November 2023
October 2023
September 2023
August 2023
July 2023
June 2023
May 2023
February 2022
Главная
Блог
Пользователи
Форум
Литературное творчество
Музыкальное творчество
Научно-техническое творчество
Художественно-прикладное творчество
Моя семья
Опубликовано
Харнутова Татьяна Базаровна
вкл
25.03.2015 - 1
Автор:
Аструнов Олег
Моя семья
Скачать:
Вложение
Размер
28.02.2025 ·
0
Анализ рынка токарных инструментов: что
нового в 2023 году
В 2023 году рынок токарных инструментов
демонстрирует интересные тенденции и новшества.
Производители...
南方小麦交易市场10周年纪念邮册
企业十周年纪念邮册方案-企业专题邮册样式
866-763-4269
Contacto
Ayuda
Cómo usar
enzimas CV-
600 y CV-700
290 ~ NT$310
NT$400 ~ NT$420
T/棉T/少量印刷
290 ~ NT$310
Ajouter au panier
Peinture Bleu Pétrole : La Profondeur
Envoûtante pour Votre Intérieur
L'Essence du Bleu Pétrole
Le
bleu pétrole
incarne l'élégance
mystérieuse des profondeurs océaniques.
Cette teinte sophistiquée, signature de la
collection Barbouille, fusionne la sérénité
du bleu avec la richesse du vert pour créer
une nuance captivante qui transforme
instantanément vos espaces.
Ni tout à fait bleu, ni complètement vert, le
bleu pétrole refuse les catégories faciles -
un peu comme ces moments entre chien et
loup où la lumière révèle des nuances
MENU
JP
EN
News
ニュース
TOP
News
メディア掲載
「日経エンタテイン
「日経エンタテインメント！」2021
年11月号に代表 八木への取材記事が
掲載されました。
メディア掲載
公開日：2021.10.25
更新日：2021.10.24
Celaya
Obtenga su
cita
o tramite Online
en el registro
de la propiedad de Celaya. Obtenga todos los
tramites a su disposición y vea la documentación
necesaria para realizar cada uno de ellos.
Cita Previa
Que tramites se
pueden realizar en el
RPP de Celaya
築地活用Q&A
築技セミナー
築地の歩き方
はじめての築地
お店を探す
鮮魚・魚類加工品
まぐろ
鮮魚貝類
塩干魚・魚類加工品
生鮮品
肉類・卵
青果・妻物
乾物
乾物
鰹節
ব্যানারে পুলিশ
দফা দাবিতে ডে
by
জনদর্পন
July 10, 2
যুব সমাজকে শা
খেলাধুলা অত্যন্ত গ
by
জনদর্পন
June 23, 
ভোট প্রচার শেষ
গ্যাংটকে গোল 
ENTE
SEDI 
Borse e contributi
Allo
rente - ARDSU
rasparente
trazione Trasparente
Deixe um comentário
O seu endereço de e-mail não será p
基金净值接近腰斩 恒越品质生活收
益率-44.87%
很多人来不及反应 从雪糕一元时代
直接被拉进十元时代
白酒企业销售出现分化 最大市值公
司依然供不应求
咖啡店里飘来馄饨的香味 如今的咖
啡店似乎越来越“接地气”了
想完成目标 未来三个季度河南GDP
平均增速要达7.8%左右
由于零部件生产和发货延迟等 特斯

******************************

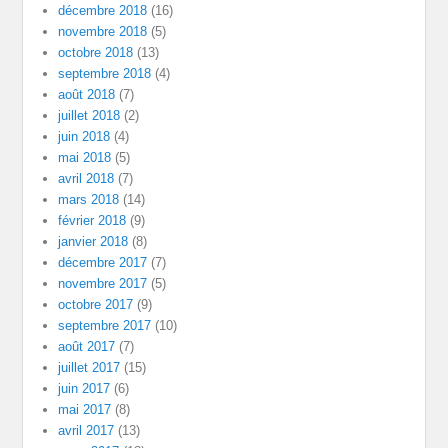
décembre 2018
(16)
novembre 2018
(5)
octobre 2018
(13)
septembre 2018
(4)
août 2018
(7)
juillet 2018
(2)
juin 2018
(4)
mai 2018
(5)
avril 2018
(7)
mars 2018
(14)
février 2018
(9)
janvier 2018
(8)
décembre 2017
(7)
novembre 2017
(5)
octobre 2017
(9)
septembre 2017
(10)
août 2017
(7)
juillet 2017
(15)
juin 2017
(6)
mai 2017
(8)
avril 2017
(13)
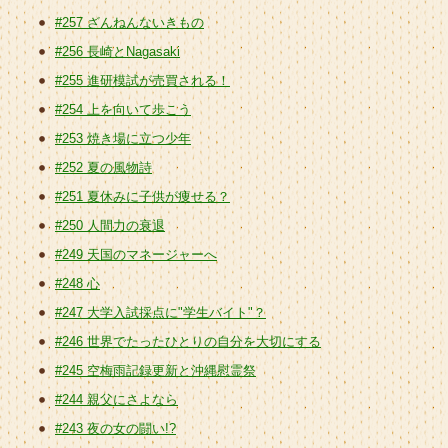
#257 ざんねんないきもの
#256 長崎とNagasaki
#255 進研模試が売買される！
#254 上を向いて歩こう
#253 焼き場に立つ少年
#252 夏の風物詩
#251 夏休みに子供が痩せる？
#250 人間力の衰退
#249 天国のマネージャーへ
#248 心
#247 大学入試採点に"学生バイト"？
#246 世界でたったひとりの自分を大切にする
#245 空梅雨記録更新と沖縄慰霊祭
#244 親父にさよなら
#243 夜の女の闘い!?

******************************

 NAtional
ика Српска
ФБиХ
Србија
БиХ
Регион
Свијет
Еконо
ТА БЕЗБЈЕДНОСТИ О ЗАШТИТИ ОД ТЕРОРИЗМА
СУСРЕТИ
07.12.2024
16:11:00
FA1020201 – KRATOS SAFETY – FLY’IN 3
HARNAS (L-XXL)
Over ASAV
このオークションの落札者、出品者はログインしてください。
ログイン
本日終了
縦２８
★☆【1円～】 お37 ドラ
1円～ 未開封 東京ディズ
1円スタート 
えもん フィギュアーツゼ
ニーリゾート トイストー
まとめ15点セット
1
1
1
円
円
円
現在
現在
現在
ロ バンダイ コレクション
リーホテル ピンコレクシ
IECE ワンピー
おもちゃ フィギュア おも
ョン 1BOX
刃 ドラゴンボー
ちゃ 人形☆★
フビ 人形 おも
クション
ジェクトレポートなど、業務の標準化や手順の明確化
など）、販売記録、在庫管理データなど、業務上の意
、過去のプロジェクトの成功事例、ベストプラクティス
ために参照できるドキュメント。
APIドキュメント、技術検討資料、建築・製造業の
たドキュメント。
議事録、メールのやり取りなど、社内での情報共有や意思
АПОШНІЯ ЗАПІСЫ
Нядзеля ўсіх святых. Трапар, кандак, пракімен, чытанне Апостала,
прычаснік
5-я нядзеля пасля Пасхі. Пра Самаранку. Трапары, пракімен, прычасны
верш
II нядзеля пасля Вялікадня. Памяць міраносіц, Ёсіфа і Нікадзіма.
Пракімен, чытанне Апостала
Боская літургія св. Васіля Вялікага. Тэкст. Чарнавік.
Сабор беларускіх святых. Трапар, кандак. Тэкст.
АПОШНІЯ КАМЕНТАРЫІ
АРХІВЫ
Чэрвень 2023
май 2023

******************************

_Brief:_
Where the word "творчество" shows up in a line of the entries above, copy that line.

_The completed task:_
Литературное творчество
Музыкальное творчество
Научно-техническое творчество
Художественно-прикладное творчество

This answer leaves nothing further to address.